_PROBLEM TO WORK ON_.
Copy out each line of the entries below in which the string "fait" appears.

_STORED DATA_.
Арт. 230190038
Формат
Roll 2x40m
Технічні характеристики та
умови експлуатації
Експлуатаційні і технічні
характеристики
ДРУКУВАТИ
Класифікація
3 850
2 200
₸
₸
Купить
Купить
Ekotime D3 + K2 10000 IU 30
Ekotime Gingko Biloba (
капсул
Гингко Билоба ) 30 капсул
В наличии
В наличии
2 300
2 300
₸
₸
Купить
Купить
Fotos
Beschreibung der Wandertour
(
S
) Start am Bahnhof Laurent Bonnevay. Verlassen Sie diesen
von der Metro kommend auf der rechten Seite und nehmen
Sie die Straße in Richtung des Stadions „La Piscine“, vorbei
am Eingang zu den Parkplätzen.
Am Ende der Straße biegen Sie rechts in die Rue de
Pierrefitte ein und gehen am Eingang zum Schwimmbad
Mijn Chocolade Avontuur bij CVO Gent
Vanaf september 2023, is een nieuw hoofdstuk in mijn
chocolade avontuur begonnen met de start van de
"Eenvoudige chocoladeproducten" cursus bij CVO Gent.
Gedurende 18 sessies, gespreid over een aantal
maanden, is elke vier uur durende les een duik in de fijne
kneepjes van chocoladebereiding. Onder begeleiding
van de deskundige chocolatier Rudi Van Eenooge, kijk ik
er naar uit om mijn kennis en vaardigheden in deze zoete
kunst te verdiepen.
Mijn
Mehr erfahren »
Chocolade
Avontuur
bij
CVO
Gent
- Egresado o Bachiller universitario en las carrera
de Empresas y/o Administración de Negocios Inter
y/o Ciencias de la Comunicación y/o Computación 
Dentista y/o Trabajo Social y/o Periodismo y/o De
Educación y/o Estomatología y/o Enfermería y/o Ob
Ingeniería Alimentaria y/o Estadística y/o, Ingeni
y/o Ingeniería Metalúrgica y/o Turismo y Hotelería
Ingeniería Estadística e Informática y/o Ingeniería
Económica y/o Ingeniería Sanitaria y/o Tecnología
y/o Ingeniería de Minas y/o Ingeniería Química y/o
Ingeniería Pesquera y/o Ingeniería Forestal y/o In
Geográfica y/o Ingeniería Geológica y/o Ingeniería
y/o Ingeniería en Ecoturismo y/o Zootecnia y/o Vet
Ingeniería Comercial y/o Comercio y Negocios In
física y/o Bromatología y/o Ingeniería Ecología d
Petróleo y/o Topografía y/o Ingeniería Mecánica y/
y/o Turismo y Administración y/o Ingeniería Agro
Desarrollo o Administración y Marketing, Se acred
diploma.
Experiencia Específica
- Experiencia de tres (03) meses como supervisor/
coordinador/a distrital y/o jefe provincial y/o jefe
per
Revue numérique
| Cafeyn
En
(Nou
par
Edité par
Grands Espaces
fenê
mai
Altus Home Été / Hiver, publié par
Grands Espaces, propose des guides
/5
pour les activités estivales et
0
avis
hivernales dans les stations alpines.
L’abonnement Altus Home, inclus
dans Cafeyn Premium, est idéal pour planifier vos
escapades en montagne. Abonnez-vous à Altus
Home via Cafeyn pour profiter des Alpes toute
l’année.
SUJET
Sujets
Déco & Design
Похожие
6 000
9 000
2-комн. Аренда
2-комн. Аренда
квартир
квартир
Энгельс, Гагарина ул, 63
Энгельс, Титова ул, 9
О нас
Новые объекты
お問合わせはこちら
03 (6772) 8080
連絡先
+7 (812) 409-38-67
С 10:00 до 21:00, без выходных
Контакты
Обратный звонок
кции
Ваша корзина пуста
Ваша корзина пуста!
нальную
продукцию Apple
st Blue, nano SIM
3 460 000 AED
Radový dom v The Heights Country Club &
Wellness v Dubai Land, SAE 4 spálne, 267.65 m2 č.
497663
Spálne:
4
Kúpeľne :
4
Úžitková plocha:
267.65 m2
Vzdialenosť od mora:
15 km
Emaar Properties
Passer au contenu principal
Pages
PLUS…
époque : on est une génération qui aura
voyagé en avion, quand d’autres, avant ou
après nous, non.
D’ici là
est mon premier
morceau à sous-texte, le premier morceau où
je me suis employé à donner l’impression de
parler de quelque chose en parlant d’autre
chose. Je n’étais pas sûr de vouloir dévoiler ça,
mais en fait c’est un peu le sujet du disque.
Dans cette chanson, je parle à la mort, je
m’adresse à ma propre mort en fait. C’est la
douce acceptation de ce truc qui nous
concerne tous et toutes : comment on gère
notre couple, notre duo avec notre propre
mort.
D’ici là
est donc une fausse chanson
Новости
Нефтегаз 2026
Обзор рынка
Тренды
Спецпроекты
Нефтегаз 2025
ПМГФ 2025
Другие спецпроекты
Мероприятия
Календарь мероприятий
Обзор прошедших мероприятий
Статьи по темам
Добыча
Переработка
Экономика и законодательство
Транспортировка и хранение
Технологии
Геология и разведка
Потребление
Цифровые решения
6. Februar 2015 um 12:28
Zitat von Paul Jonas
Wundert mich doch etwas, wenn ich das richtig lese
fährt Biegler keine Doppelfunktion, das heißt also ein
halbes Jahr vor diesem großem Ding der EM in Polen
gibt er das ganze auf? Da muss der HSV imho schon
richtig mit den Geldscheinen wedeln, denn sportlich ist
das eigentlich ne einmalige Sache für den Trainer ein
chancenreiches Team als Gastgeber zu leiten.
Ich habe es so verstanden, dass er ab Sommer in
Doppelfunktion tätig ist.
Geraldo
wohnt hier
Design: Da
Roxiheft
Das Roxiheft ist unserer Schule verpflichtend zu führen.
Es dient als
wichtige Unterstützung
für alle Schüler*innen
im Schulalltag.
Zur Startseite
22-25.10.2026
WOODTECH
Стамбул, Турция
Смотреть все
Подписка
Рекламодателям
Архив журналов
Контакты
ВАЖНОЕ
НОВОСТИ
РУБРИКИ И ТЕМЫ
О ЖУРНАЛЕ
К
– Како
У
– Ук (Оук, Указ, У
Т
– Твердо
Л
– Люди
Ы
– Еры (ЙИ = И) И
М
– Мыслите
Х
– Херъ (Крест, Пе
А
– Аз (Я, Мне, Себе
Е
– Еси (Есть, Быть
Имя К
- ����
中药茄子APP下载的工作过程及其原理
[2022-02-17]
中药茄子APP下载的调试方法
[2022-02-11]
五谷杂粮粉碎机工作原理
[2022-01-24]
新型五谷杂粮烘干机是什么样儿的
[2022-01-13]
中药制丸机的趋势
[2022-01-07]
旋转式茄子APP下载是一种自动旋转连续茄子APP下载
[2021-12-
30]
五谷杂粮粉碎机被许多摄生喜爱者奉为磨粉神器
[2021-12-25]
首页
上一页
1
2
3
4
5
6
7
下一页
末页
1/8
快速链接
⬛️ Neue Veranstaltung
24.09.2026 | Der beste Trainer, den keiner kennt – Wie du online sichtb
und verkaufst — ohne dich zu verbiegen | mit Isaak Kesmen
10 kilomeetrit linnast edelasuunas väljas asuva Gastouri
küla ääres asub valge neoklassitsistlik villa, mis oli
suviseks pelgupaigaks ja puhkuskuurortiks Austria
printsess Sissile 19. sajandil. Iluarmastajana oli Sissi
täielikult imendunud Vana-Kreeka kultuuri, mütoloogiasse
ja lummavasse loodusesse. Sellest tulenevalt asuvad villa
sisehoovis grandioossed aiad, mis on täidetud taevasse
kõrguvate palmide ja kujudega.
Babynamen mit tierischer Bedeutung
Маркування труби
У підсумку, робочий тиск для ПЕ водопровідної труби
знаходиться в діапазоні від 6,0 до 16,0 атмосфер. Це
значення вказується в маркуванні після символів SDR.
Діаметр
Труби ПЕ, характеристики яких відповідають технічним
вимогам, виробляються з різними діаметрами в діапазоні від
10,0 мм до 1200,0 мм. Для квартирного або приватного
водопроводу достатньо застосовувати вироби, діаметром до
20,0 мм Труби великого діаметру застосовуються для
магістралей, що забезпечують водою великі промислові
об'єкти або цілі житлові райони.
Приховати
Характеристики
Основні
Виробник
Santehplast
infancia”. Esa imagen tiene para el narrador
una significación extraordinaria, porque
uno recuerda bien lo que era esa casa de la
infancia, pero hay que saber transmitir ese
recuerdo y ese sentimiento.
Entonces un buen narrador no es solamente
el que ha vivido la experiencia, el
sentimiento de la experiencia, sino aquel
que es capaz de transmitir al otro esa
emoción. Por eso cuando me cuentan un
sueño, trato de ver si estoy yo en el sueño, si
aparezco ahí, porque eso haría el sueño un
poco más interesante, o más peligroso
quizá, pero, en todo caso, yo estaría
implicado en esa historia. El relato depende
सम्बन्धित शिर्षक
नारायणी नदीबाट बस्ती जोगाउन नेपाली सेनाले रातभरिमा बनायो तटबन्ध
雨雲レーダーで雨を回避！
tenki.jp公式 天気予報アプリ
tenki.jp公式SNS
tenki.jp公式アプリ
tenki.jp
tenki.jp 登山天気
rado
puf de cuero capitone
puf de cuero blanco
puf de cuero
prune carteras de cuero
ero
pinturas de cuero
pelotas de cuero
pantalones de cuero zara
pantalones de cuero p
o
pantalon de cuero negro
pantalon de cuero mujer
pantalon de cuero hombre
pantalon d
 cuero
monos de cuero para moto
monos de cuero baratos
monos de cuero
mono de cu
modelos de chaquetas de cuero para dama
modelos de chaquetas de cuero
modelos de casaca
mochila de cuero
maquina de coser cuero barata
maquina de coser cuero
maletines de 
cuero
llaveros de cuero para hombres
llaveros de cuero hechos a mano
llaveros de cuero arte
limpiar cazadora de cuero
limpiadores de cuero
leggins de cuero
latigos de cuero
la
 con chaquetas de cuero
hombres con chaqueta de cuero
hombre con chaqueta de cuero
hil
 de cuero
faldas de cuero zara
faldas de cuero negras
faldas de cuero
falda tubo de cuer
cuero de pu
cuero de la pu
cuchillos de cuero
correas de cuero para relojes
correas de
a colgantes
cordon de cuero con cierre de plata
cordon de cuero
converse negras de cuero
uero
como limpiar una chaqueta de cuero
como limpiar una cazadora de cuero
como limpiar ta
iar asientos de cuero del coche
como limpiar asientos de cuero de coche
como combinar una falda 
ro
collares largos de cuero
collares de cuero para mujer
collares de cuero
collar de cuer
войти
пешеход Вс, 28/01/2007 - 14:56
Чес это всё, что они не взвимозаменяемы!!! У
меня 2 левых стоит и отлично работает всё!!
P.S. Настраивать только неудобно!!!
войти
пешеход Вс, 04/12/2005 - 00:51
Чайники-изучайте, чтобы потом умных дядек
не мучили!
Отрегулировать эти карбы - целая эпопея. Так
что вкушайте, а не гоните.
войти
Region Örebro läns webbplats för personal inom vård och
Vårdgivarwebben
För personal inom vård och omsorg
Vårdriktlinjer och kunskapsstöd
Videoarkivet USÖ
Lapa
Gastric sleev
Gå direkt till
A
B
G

_PROBLEM SOLUTION_.
mais en fait c’est un peu le sujet du disque.
m’adresse à ma propre mort en fait. C’est la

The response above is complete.